▶ [WORK REQUIRED]: For the records below, please print exactly and only the lines from the one with "Africans exploring" down to the one with "[vfb id=34]", both ends included, omitting the pictures.

>>>>>

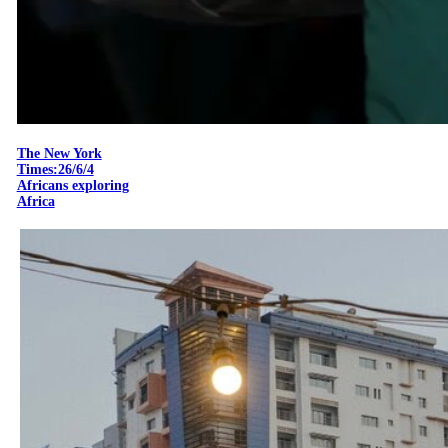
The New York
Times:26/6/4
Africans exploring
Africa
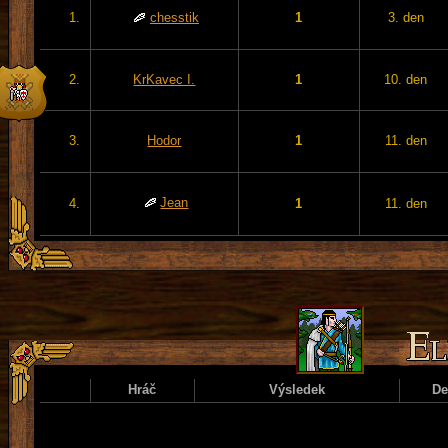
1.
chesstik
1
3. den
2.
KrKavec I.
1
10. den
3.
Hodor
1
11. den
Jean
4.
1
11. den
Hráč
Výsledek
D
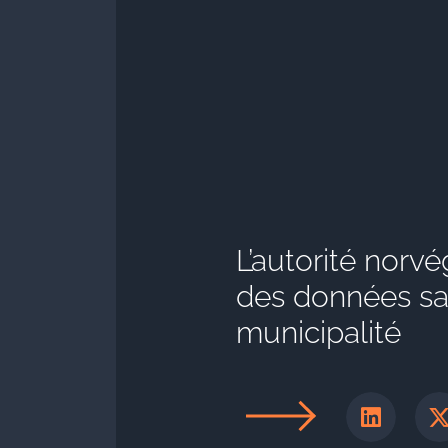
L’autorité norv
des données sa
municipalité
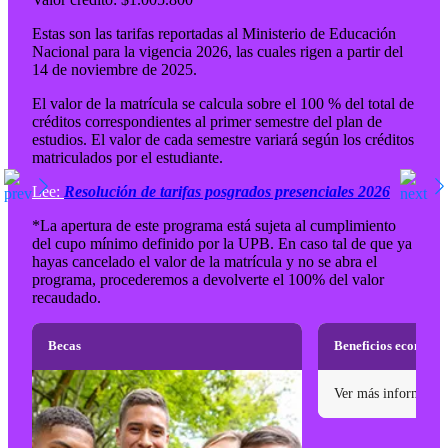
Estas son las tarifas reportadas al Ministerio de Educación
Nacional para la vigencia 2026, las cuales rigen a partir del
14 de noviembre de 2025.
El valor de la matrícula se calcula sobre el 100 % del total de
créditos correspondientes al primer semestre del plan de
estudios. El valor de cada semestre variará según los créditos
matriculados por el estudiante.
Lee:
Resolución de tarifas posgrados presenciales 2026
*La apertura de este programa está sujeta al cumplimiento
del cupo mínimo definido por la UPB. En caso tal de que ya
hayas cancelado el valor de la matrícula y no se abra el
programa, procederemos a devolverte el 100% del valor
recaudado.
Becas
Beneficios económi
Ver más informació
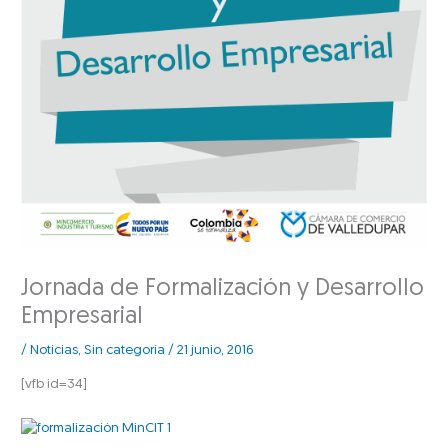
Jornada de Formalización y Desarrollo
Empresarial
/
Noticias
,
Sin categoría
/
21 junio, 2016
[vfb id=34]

<<<<<
>>>>>

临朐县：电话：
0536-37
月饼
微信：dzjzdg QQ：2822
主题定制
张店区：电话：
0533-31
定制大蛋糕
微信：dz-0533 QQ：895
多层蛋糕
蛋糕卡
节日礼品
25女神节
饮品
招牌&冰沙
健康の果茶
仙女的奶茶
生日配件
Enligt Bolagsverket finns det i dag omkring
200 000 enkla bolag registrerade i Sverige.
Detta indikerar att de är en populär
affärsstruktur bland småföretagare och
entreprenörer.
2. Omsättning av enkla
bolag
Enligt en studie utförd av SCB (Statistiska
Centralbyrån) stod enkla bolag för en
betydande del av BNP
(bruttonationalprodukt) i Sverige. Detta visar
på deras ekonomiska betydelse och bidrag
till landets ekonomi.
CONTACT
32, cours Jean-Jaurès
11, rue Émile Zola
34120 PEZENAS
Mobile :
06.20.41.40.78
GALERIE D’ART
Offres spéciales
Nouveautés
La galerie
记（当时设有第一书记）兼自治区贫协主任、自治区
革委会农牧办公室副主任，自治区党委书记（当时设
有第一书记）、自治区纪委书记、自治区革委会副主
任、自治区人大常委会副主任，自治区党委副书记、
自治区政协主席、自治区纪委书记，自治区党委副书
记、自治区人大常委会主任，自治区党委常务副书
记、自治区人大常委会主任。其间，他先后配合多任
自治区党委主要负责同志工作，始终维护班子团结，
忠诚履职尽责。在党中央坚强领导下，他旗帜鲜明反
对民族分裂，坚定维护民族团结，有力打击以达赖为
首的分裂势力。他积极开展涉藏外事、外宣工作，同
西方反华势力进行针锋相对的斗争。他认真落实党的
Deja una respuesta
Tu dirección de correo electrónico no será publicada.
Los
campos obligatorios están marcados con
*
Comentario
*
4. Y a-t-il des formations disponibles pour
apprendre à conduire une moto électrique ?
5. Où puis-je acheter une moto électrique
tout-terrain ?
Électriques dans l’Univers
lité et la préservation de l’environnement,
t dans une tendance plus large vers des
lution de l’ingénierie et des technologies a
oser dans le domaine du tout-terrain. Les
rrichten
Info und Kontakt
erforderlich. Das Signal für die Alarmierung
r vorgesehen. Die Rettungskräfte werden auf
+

<<<<<

▶ [EXERCISE RESULT]:
Africans exploring
Africa
1.
chesstik
1
3. den
2.
KrKavec I.
1
10. den
3.
Hodor
1
11. den
Jean
4.
1
11. den
Hráč
Výsledek
D
L’autorité norv
des données sa
municipalité
Estas son las tarifas reportadas al Ministerio de Educación
Nacional para la vigencia 2026, las cuales rigen a partir del
14 de noviembre de 2025.
El valor de la matrícula se calcula sobre el 100 % del total de
créditos correspondientes al primer semestre del plan de
estudios. El valor de cada semestre variará según los créditos
matriculados por el estudiante.
Lee:
Resolución de tarifas posgrados presenciales 2026
*La apertura de este programa está sujeta al cumplimiento
del cupo mínimo definido por la UPB. En caso tal de que ya
hayas cancelado el valor de la matrícula y no se abra el
programa, procederemos a devolverte el 100% del valor
recaudado.
Becas
Beneficios económi
Ver más informació
Jornada de Formalización y Desarrollo
Empresarial
/
Noticias
,
Sin categoría
/
21 junio, 2016
[vfb id=34]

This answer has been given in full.